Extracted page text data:
======
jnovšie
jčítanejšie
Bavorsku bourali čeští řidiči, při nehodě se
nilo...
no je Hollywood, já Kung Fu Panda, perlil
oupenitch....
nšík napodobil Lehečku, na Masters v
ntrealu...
======
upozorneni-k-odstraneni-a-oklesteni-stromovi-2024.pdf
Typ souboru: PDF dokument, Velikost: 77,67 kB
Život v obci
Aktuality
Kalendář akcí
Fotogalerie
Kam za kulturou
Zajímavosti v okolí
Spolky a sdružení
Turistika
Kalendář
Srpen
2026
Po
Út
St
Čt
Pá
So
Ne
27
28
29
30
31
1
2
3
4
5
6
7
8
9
======
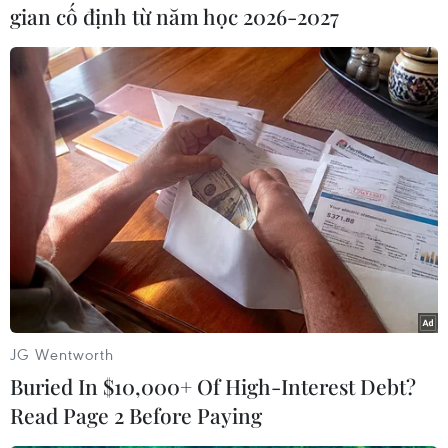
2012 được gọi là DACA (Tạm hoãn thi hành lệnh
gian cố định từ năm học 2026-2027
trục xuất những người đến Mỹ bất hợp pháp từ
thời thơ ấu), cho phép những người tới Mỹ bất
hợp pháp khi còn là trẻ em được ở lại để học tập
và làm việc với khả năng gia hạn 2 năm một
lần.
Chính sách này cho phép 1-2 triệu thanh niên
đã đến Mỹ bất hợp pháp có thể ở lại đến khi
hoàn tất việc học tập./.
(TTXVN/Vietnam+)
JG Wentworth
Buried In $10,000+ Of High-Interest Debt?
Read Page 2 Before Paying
======
■ Activity: The lines holding the word "phép" are the answer. Find them in the entries and copy them.

■ Reply:
thời thơ ấu), cho phép những người tới Mỹ bất
Chính sách này cho phép 1-2 triệu thanh niên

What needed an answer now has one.